I just know that I'm not meant for this futile, pointless struggle of just waiting to die, I know I'm only meant for the absence of everything, I'm only meant for an eternal release from the burden of existing as a conscious being, to me existing truly is so incredibly undesirable. All that comforts me is the thought of being eternally relieved from it, I only find comfort in the peace of an eternal sleep where I'm safe from all suffering and harm.
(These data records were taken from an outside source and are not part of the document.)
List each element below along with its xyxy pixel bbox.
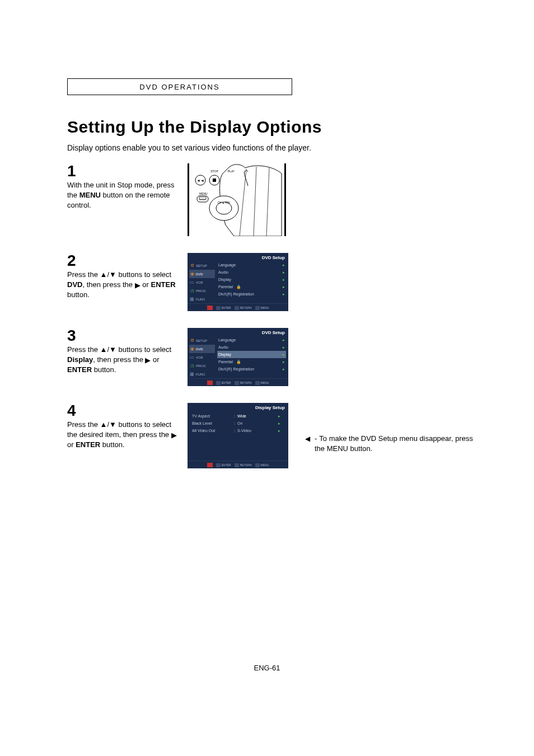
step-3-row: 3 Press the ▲/▼ buttons to select Displa…	[67, 328, 478, 386]
func-icon: ▦	[189, 297, 195, 302]
section-tab-label: DVD OPERATIONS	[139, 83, 219, 91]
red-box-icon	[207, 306, 213, 310]
red-box-icon	[207, 381, 213, 385]
arrow-right-icon: ▸	[283, 360, 285, 364]
arrow-right-icon: ▸	[283, 285, 285, 289]
arrow-right-icon: ▸	[278, 414, 284, 419]
svg-text:CH ▲ TRK: CH ▲ TRK	[218, 201, 230, 204]
red-box-icon	[207, 463, 213, 467]
right-triangle-icon: ▶	[145, 355, 151, 365]
step-2-body: Press the ▲/▼ buttons to select DVD, the…	[67, 270, 179, 300]
dvd-setup-osd-2: DVD Setup ⚙SETUP ◉DVD ▭VCR ◷PROG ▦FUNC L…	[188, 328, 288, 386]
step-1-num: 1	[67, 163, 179, 179]
dvd-setup-osd-1: DVD Setup ⚙SETUP ◉DVD ▭VCR ◷PROG ▦FUNC L…	[188, 253, 288, 311]
display-setup-osd: Display Setup TV Aspect:Wide▸ Black Leve…	[188, 403, 288, 468]
right-triangle-icon: ▶	[135, 280, 140, 290]
lock-icon: 🔒	[236, 360, 241, 364]
svg-text:MENU: MENU	[199, 192, 208, 195]
right-triangle-icon: ▶	[171, 430, 177, 440]
disc-icon: ◉	[189, 271, 195, 277]
arrow-right-icon: ▸	[283, 278, 285, 282]
arrow-right-icon: ▸	[283, 338, 285, 342]
svg-rect-3	[213, 179, 216, 182]
arrow-right-icon: ▸	[283, 263, 285, 267]
arrow-right-icon: ▸	[283, 345, 285, 350]
step-3-num: 3	[67, 328, 179, 344]
step-2-num: 2	[67, 253, 179, 269]
gear-icon: ⚙	[189, 263, 195, 269]
svg-text:◄◄: ◄◄	[196, 179, 204, 182]
arrow-right-icon: ▸	[283, 367, 285, 372]
side-note: ◀ -To make the DVD Setup menu disappear,…	[305, 434, 473, 454]
arrow-right-icon: ▸	[283, 353, 285, 357]
arrow-right-icon: ▸	[278, 429, 284, 433]
gear-icon: ⚙	[189, 338, 195, 344]
disc-icon: ◉	[189, 346, 195, 352]
section-tab: DVD OPERATIONS	[67, 78, 292, 95]
lock-icon: 🔒	[236, 285, 241, 289]
vcr-icon: ▭	[189, 280, 195, 285]
step-1-row: 1 With the unit in Stop mode, press the …	[67, 163, 478, 236]
svg-text:STOP: STOP	[210, 170, 218, 173]
arrow-right-icon: ▸	[278, 421, 284, 426]
arrow-right-icon: ▸	[283, 292, 285, 297]
step-4-body: Press the ▲/▼ buttons to select the desi…	[67, 420, 179, 450]
step-1-body: With the unit in Stop mode, press the ME…	[67, 180, 179, 211]
left-triangle-icon: ◀	[305, 435, 310, 443]
func-icon: ▦	[189, 372, 195, 377]
clock-icon: ◷	[189, 288, 195, 294]
arrow-right-icon: ▸	[283, 270, 285, 275]
page-footer: ENG-61	[0, 664, 534, 672]
svg-rect-7	[197, 196, 208, 202]
vcr-icon: ▭	[189, 355, 195, 360]
intro-text: Display options enable you to set variou…	[67, 143, 478, 152]
page-title: Setting Up the Display Options	[67, 118, 478, 137]
remote-illustration: ◄◄ STOP PLAY MENU CH ▲ TRK	[188, 163, 286, 236]
step-2-row: 2 Press the ▲/▼ buttons to select DVD, t…	[67, 253, 478, 311]
svg-text:PLAY: PLAY	[228, 170, 235, 173]
clock-icon: ◷	[189, 363, 195, 369]
step-4-num: 4	[67, 403, 179, 419]
step-3-body: Press the ▲/▼ buttons to select Display,…	[67, 345, 179, 375]
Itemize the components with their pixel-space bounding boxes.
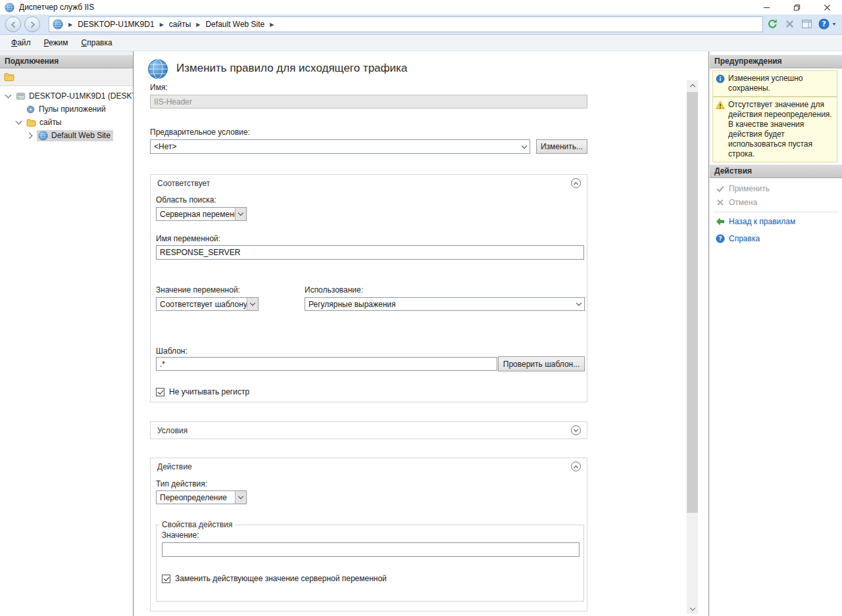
- minimize-icon: [763, 4, 770, 11]
- close-icon: [824, 4, 831, 11]
- variable-name-input[interactable]: [156, 245, 584, 260]
- action-properties-title: Свойства действия: [159, 520, 235, 529]
- close-button[interactable]: [812, 0, 842, 14]
- help-icon[interactable]: [818, 18, 830, 30]
- back-button[interactable]: [5, 16, 21, 32]
- page-globe-icon: [147, 59, 168, 80]
- restore-button[interactable]: [781, 0, 812, 14]
- back-to-rules-label[interactable]: Назад к правилам: [729, 217, 795, 226]
- tree-node-app-pools-label: Пулы приложений: [39, 105, 106, 114]
- back-to-rules-action[interactable]: Назад к правилам: [716, 216, 795, 227]
- actions-separator: [713, 212, 839, 212]
- menu-file[interactable]: Файл: [5, 36, 37, 50]
- refresh-icon[interactable]: [767, 18, 778, 30]
- breadcrumb-separator-icon: ▶: [196, 22, 200, 28]
- precondition-select-value: <Нет>: [151, 142, 518, 151]
- back-arrow-icon: [9, 20, 18, 29]
- chevron-down-icon: [247, 298, 258, 310]
- tree-node-default-web-site-label: Default Web Site: [51, 131, 111, 140]
- stop-icon[interactable]: [784, 18, 795, 30]
- menu-view[interactable]: Режим: [37, 36, 75, 50]
- app-icon: [5, 3, 14, 12]
- name-label: Имя:: [150, 83, 168, 92]
- variable-name-label: Имя переменной:: [156, 234, 220, 243]
- tree-node-server[interactable]: DESKTOP-U1MK9D1 (DESKTOP: [0, 89, 133, 103]
- scroll-up-button[interactable]: [687, 80, 698, 91]
- minimize-button[interactable]: [751, 0, 781, 14]
- using-select[interactable]: Регулярные выражения: [305, 297, 585, 311]
- tree-node-server-label: DESKTOP-U1MK9D1 (DESKTOP: [29, 91, 133, 101]
- scroll-down-button[interactable]: [687, 603, 698, 614]
- warning-icon: [716, 101, 725, 110]
- chevron-expanded-icon[interactable]: [5, 92, 12, 99]
- menu-help[interactable]: Справка: [75, 36, 119, 50]
- tree-node-sites[interactable]: сайты: [0, 116, 133, 129]
- chevron-down-icon: [518, 140, 530, 153]
- ignore-case-label: Не учитывать регистр: [169, 387, 249, 396]
- scrollbar[interactable]: [687, 80, 698, 614]
- precondition-select[interactable]: <Нет>: [150, 139, 530, 154]
- breadcrumb-item-server[interactable]: DESKTOP-U1MK9D1: [78, 20, 154, 29]
- actions-header: Действия: [710, 164, 842, 178]
- tree-selection: Default Web Site: [37, 130, 113, 141]
- forward-button[interactable]: [24, 16, 40, 32]
- breadcrumb-item-default-web-site[interactable]: Default Web Site: [205, 20, 264, 29]
- replace-value-checkbox[interactable]: [162, 575, 170, 583]
- cancel-action: Отмена: [716, 197, 757, 208]
- action-section: Действие Тип действия: Переопределение С…: [150, 458, 587, 611]
- action-properties-group: Свойства действия Значение: Заменить дей…: [156, 520, 584, 602]
- ignore-case-row: Не учитывать регистр: [156, 387, 249, 396]
- scrollbar-thumb[interactable]: [687, 92, 698, 513]
- chevron-down-icon: [573, 298, 584, 310]
- server-icon: [16, 91, 26, 101]
- connections-toolbar-icon[interactable]: [4, 72, 14, 82]
- using-select-value: Регулярные выражения: [305, 300, 573, 309]
- test-pattern-button[interactable]: Проверить шаблон...: [498, 356, 585, 371]
- name-input: [150, 95, 587, 108]
- breadcrumb-separator-icon: ▶: [160, 22, 164, 28]
- collapse-section-button[interactable]: [571, 178, 581, 188]
- connections-header: Подключения: [0, 55, 133, 68]
- info-alert-text: Изменения успешно сохранены.: [728, 74, 834, 93]
- action-type-select[interactable]: Переопределение: [156, 490, 247, 504]
- value-input[interactable]: [162, 542, 580, 557]
- tree-node-app-pools[interactable]: Пулы приложений: [0, 103, 133, 116]
- connections-toolbar: [0, 68, 133, 85]
- variable-value-select[interactable]: Соответствует шаблону: [156, 297, 259, 311]
- action-section-title: Действие: [157, 462, 192, 471]
- collapse-section-button[interactable]: [571, 462, 581, 471]
- forward-arrow-icon: [28, 20, 37, 29]
- expand-section-button[interactable]: [571, 425, 581, 435]
- pattern-input[interactable]: [156, 357, 497, 371]
- address-bar: ▶ DESKTOP-U1MK9D1 ▶ сайты ▶ Default Web …: [0, 14, 842, 35]
- chevron-expanded-icon[interactable]: [16, 118, 22, 125]
- right-panel: Предупреждения Изменения успешно сохране…: [710, 51, 842, 616]
- help-menu-caret-icon[interactable]: ▾: [833, 21, 835, 27]
- back-green-arrow-icon: [716, 217, 725, 226]
- help-action[interactable]: Справка: [716, 233, 760, 245]
- conditions-section[interactable]: Условия: [150, 421, 587, 439]
- scope-select[interactable]: Серверная переменн: [156, 207, 247, 221]
- match-section: Соответствует Область поиска: Серверная …: [150, 174, 587, 402]
- cancel-action-label: Отмена: [729, 198, 757, 207]
- chevron-collapsed-icon[interactable]: [26, 132, 33, 139]
- scope-select-value: Серверная переменн: [157, 210, 235, 219]
- cancel-icon: [716, 198, 725, 207]
- panels-icon[interactable]: [801, 18, 812, 30]
- help-action-label[interactable]: Справка: [729, 234, 760, 243]
- tree-node-default-web-site[interactable]: Default Web Site: [0, 129, 133, 142]
- value-label: Значение:: [162, 531, 199, 540]
- menu-bar: Файл Режим Справка: [0, 35, 842, 51]
- folder-icon: [26, 118, 36, 128]
- ignore-case-checkbox[interactable]: [156, 388, 164, 396]
- connections-tree: DESKTOP-U1MK9D1 (DESKTOP Пулы приложений…: [0, 85, 133, 616]
- precondition-label: Предварительное условие:: [150, 128, 250, 137]
- info-alert: Изменения успешно сохранены.: [712, 70, 837, 97]
- chevron-down-icon: [235, 491, 246, 504]
- warning-alert-text: Отсутствует значение для действия переоп…: [728, 100, 834, 159]
- breadcrumb-item-sites[interactable]: сайты: [169, 20, 191, 29]
- edit-precondition-button[interactable]: Изменить...: [536, 139, 587, 154]
- site-globe-icon: [38, 131, 48, 141]
- warning-alert: Отсутствует значение для действия переоп…: [712, 97, 837, 162]
- window-controls: [751, 0, 842, 14]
It's just so terrible and terrifying how existing beings suffer so sensessly and immensley in this reality all through no fault of their own, all I wish for is to be unaware of all this, all I've ever wished for is to be unconscious without the ability to be tormented in this existence that was just a terrible, tragic mistake in the first place.
 
FuneralCry

FuneralCry

Just wanting some peace
Sep 24, 2020
35,431
Existence truly is so horrific.
Honestly I find it deeply tragic how there is all this endless torment, senseless cruelty and agony as a result of life existing, the existence of life truly is such a terrible, horrific tragedy to me.

I find existence horrific as it's the source of all suffering and it's the ultimate cause of all that makes one suffer, I find it so devastating how there is all this endless torture all for no reason and no purpose with animals existing just to be eaten alive in agony and humans so harmfully forced here just to be tortured all for no reason and no purpose until they are tormented by old age, die anyway and be forgotten about like they never exist at all.

The extreme and endless suffering existing causes truly is horrific especially as there is no limit as to how unbearable the torment and agony can get. I find human existence to be such a futile and torturous burden especially as one is conscious and aware enslaved in a decaying flesh prison that can cause them to suffer so senselessly and unbearably and what's so horrific is how there is no straightforward eternal release from this with it being programmed to survive no matter what which just shows how human existence truly is suffering. It's pointless and endless suffering that tragically continues in an endless cycle when new life is so harmfully forced here. No matter what I'll always see existence itself as the problem, the suffering existing causes is simply beyond comprehension which is why I'd always prefer to not exist.